A user with the ID grey - area doesn't agree with this optimistic interpretation.
grey - area believes that what is included in R & D is highly arbitrary. In his view, these figures are more like an accounting game, trying to cover up huge and persistent costs. He said that when OpenAI goes public and is forced to really try to make money, the outside world may see more clearly, but he personally won't invest in this company.
Netizen EmiDub also refuted the statement that "the cost of revenue is lower than the revenue, so it's positive".
He wrote:
"I don't understand why some people can still be positive after seeing these figures: Even if we completely exclude the huge R & D expenditure, OpenAI is still in a loss state in terms of inference costs, sales and marketing, and administrative management."
He gave an analogy: It's like someone sells you a car and then tells you "If you ignore the fact that it doesn't have an engine, it's still a good deal", but in fact, the car doesn't even have wheels.
Regarding the view that "R & D costs can't keep rising forever, so the AI industry is expected to be profitable in the long run", EmiDub proposed three future scenarios and ranked them according to the "degree of fantasy".
The first is that someone truly achieves AGI. By then, the financial situation of individual companies may no longer matter.

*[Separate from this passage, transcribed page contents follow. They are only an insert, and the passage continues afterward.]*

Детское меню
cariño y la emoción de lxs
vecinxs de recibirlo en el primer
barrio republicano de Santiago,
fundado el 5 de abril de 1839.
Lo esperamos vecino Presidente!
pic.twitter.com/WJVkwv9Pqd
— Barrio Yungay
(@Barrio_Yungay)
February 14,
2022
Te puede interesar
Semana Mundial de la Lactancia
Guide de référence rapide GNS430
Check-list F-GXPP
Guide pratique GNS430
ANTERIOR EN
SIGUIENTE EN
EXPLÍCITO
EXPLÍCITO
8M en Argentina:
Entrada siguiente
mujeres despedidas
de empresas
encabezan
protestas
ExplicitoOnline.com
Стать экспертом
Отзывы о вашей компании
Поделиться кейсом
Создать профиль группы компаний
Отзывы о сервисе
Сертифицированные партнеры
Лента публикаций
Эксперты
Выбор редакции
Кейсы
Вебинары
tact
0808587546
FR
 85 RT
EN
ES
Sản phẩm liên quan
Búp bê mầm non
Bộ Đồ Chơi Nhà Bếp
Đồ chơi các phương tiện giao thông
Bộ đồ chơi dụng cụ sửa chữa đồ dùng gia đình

The second is that R & D costs must continue to be invested because large - language models can be continuously iterated and improved. This is similar to chip development, with no clear end in sight, at least not in the short term. If a company can't stay at the forefront, customers will turn to competitors or choose open - source and locally deployed alternatives.

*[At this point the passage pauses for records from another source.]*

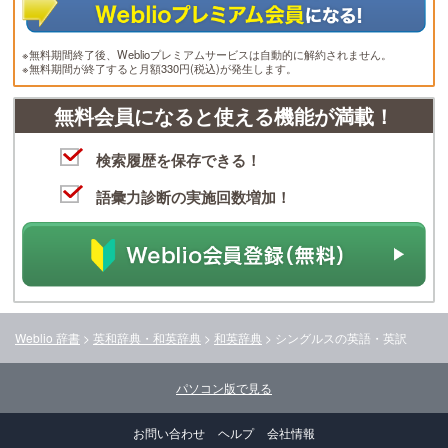
※無料期間終了後、Weblioプレミアムサービスは自動的に解約されません。
※無料期間が終了すると月額330円(税込)が発生します。
無料会員になると使える機能が満載！
検索履歴を保存できる！
語彙力診断の実施回数増加！
Weblio 辞書
>
英和辞典・和英辞典
>
和英辞典
>
シングルス
の英語・英訳
パソコン版で見る
お問い合わせ
ヘルプ
会社情報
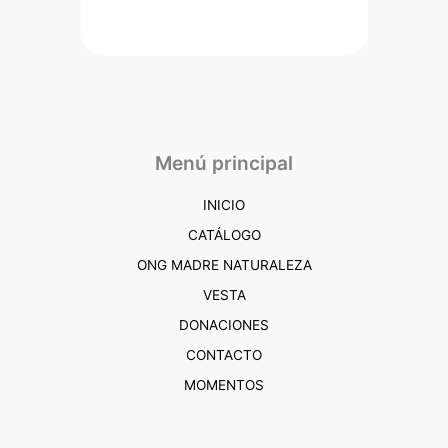
Menú principal
INICIO
CATÁLOGO
ONG MADRE NATURALEZA
VESTA
DONACIONES
CONTACTO
MOMENTOS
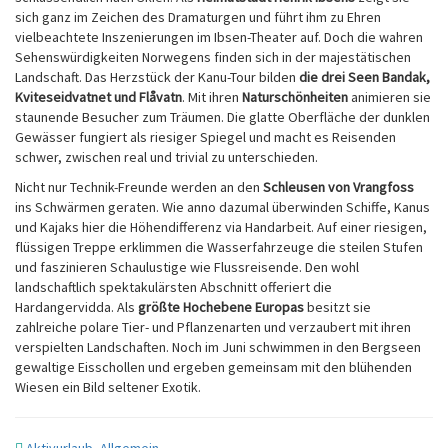
sich ganz im Zeichen des Dramaturgen und führt ihm zu Ehren
vielbeachtete Inszenierungen im Ibsen-Theater auf. Doch die wahren
Sehenswürdigkeiten Norwegens finden sich in der majestätischen
Landschaft. Das Herzstück der Kanu-Tour bilden
die drei Seen Bandak,
Kviteseidvatnet und Flåvatn
. Mit ihren
Naturschönheiten
animieren sie
staunende Besucher zum Träumen. Die glatte Oberfläche der dunklen
Gewässer fungiert als riesiger Spiegel und macht es Reisenden
schwer, zwischen real und trivial zu unterschieden.
Nicht nur Technik-Freunde werden an den
Schleusen von Vrangfoss
ins Schwärmen geraten. Wie anno dazumal überwinden Schiffe, Kanus
und Kajaks hier die Höhendifferenz via Handarbeit. Auf einer riesigen,
flüssigen Treppe erklimmen die Wasserfahrzeuge die steilen Stufen
und faszinieren Schaulustige wie Flussreisende. Den wohl
landschaftlich spektakulärsten Abschnitt offeriert die
Hardangervidda. Als
größte Hochebene Europas
besitzt sie
zahlreiche polare Tier- und Pflanzenarten und verzaubert mit ihren
verspielten Landschaften. Noch im Juni schwimmen in den Bergseen
gewaltige Eisschollen und ergeben gemeinsam mit den blühenden
Wiesen ein Bild seltener Exotik.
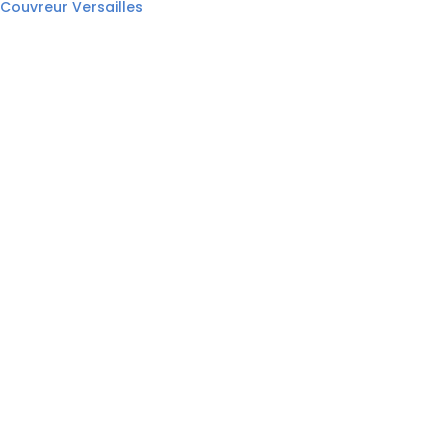
Couvreur Versailles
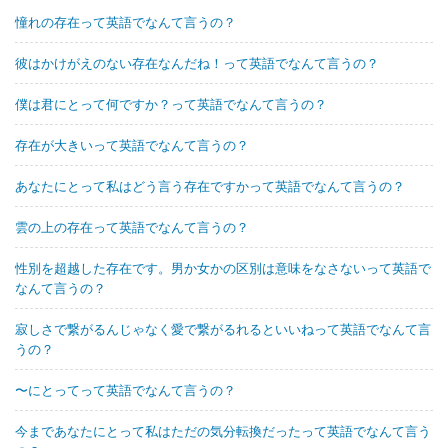
憧れの存在って英語でなんて言うの？
彼はかけがえのない存在なんだね！って英語でなんて言うの？
僕は君にとって何ですか？って英語でなんて言うの？
存在が大きいって英語でなんて言うの？
あなたにとって私はどう言う存在ですかって英語でなんて言うの？
雲の上の存在って英語でなんて言うの？
性別を超越した存在です。男か女かの区別は意味をなさないって英語で
なんて言うの？
寂しさで繋がるんじゃなく愛で繋がるれるといいねって英語でなんて言
うの？
〜にとってって英語でなんて言うの？
今まであなたにとって私はただの気分転換だったって英語でなんて言う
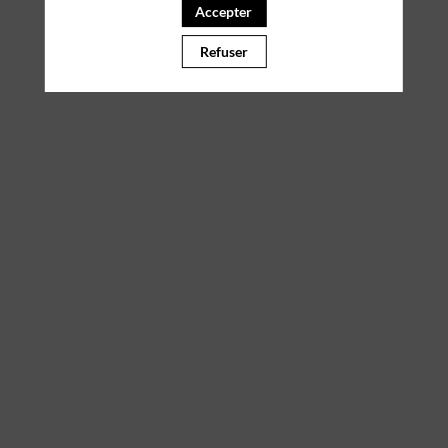
Accepter
Il manque du contenu : rafraichissez votre navigateur
Refuser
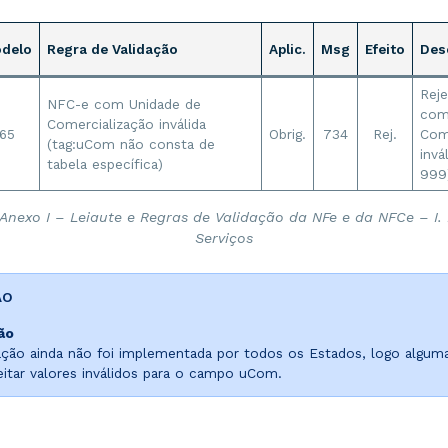
delo
Regra de Validação
Aplic.
Msg
Efeito
Des
Rej
NFC-e com Unidade de
com
Comercialização inválida
65
Obrig.
734
Rej.
Com
(tag:uCom não consta de
invá
tabela específica)
999
Anexo I – Leiaute e Regras de Validação da NFe e da NFCe – I.
Serviços
ÃO
ão
ação ainda não foi implementada por todos os Estados, logo algum
itar valores inválidos para o campo uCom.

The third is that the capabilities of large - language models reach a plateau, with limited further improvement, and the model quality approaches the upper limit of the current technological path. In this case, the commercial space of large - scale cloud providers or cutting - edge model companies will be squeezed, because open - source models and local models will also quickly reach the same plateau.
User Certhas believes that comparing OpenAI with Uber isn't appropriate and is even the opposite. He said that Uber loses money in the ride - hailing business, while OpenAI may make money in the inference business. Uber used the R & D - type "moonshot project" of self - driving cars to explain why it wanted to enter a mature industry, but it didn't really significantly reduce costs; OpenAI's problem is that its core product is at risk of becoming a commodity because open - source models may only be six months behind.